EDIT 2: Sneftel has pointed out that my original interpretation of piecewise linear approximation above was incorrect; we are, in fact, describing the same thing here.

[Edited by - InvalidPointer on July 16, 2010 12:39:07 PM]
clb: At the end of 2012, the positions of jupiter, saturn, mercury, and deimos are aligned so as to cause a denormalized flush-to-zero bug when computing earth's gravitational force, slinging it to the sun.
Quote:Original post by InvalidPointer
Sneftel: The two approaches you describe are in fact the same thing ;) The heightfield bitmap means the simulated height function is piecewise, and bilinear filtering takes care of the whole linear approximation clause)

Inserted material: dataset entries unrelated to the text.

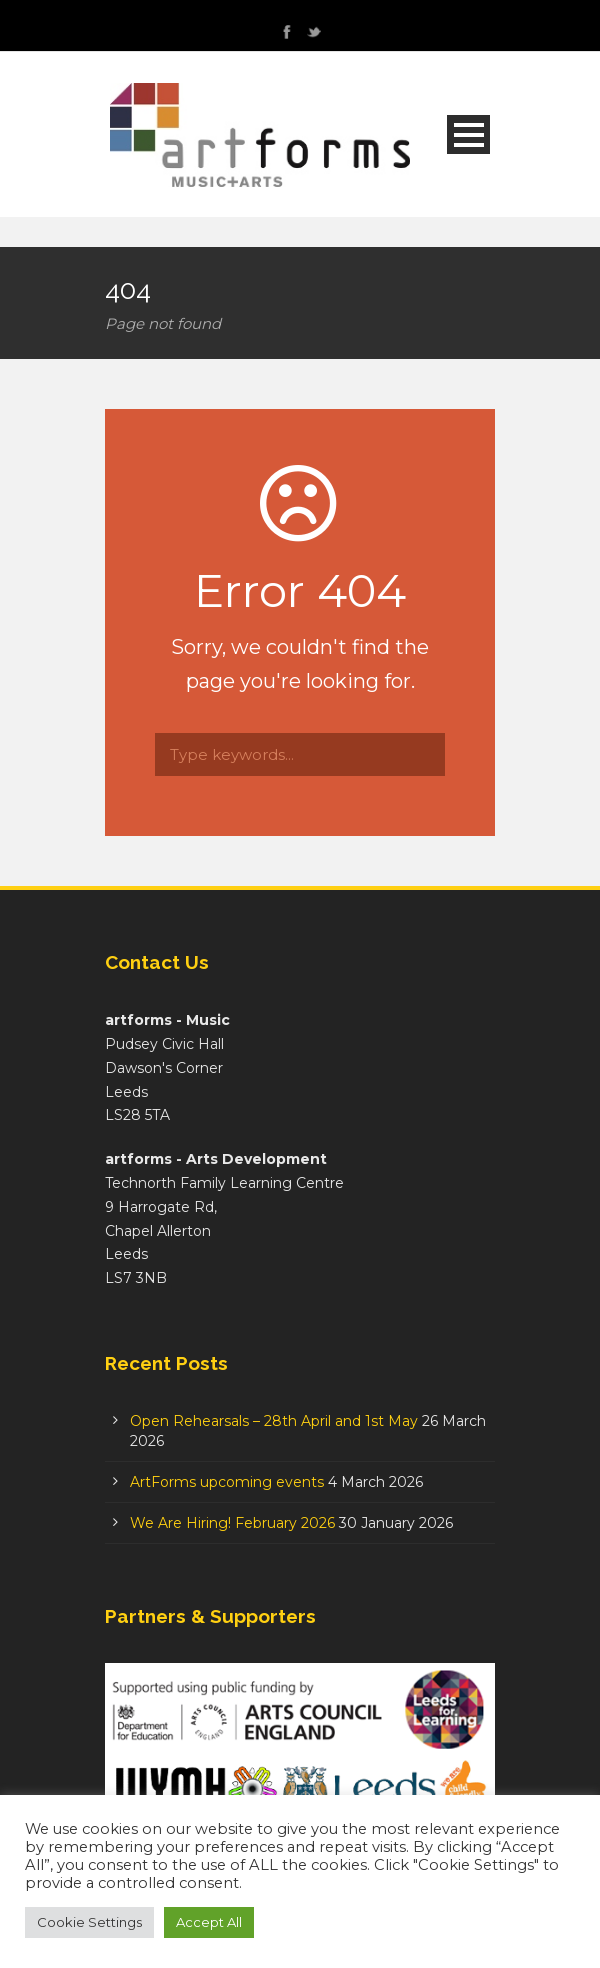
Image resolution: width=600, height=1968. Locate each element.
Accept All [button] (209, 1922)
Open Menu (468, 134)
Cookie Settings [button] (89, 1922)
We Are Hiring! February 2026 (232, 1523)
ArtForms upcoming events (227, 1482)
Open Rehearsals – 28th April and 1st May (274, 1421)
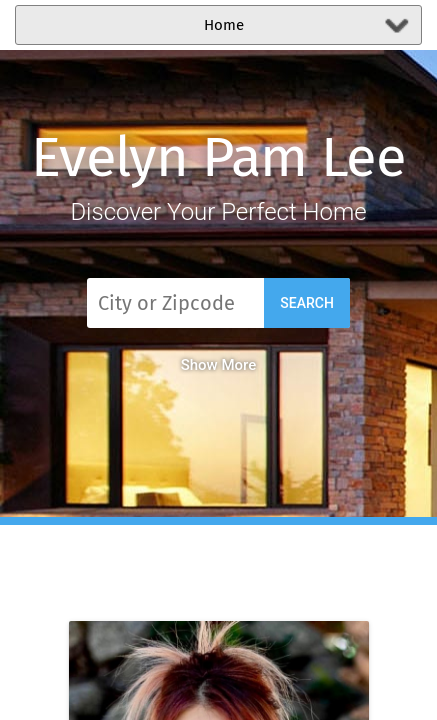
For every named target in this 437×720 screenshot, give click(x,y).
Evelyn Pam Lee (218, 157)
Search (307, 303)
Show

That's the difference. Relying on bilinear filtering means you're interpolating between texels, so the t-positions of the piecewise function can show up anywhere. With POM, the samples are taken at regular intervals (including whatever filtering you want), and the result is a new polyline with known and well-behaved t-positions.
Quote:Original post by Sneftel
Quote:Original post by InvalidPointer
Sneftel: The two approaches you describe are in fact the same thing ;) The heightfield bitmap means the simulated height function is piecewise, and bilinear filtering takes care of the whole linear approximation clause)
That's the difference. Relying on bilinear filtering means you're interpolating between texels, so the t-positions of the piecewise function can show up anywhere. With POM, the samples are taken at regular intervals (including whatever filtering you want), and the result is a new polyline with known and well-behaved t-positions.

Fair enough. I guess that's what I get for not yet having a really solid background in signal processing! Edited original post.
clb: At the end of 2012, the positions of jupiter, saturn, mercury, and deimos are aligned so as to cause a denormalized flush-to-zero bug when computing earth's gravitational force, slinging it to the sun.